Elaine Donnelly of the Center for Military Readiness is warning Congress after U.S. Rep. Loretta Sanchez introduced an amendment that would give President Obama more freedom to issue executive orders.
Sanchez's amendment would change the congressional notification rule from 30 "legislative" days to 30 "calendar" days, Donnelly and others are warning.
Approximately100 members of the Military Cultural Coalition have signed a letter sent to the Senate and House armed services committees expressing concerns about oversight.
Donnelly is a spokesperson for the Coalition.
"Plans for implementation are advancing toward a January 2016 deadline, without congressional oversight, even though extensive research and tests since 2012 have yet to produce any findings or empirical data that support the case for women in direct ground combat," the letter states.
The letter, dated May 20, cites a recent British Ministry of Defence report about women in stressful, front-line combat:
The British report stated that deficiencies in strength and endurance lead to "an early onset of fatigue" which leads to "lower survivability in combat," and reduced lethality when "marksmanship degrades as a result of fatigue." Even stronger women, called the "physical elite" are vulnerable to debilitating, sometimes life-long injuries in close combat.
OneNewsNow reported earlier this year that the Obama administration expects women to be in front-line combat units by January 2016.
The military branches, under pressure to comply, must explain to the Pentagon why that demand cannot be met.
With the 2016 deadline looming, Military.com reported in April that 29 female Marines washed out of Infantry Officer School as part of that branch's experiment to ready its female Marines for front-line combat.
The story notes that the female Marines didn't have to meet the same screening process to enroll in the course.
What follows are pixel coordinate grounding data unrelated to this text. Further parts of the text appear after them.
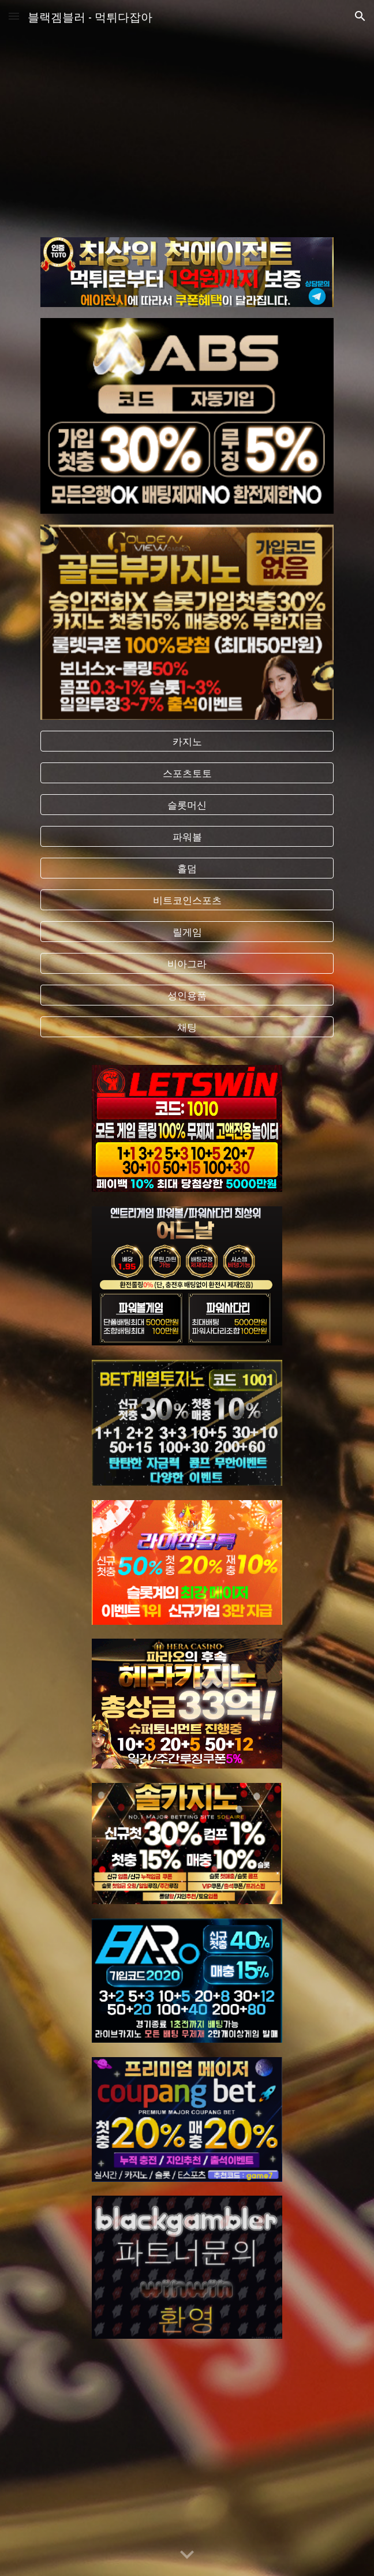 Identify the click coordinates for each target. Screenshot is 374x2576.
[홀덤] (186, 868)
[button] (14, 16)
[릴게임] (186, 931)
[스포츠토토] (186, 773)
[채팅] (186, 1027)
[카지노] (186, 741)
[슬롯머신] (186, 804)
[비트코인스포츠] (186, 900)
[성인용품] (186, 995)
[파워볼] (186, 836)
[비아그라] (186, 963)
But they had to perform to the same standards as male Marines.
Regarding the Sanchez amendment, the Coalition letter says approving it "would essentially surrender the policy-making authority of the legislative branch on a matter of paramount importance."
If Obama issues an executive order that removes the exemptions for ground combat, says Donnelly, the Sanchez amendment would allow that action while Congress is out of town.
"Even though the notification law is still on the books," Donnelly says, "I would not put it past this president to try to ram something through and do it in a way that harms women."
Donnelly says the Sanchez amendment should be taken out of the final Defense Authorization bill by the House-Senate conference committee.
Donnelly has studied the issue of women in combat under President Reagan and later under President H.W. Bush.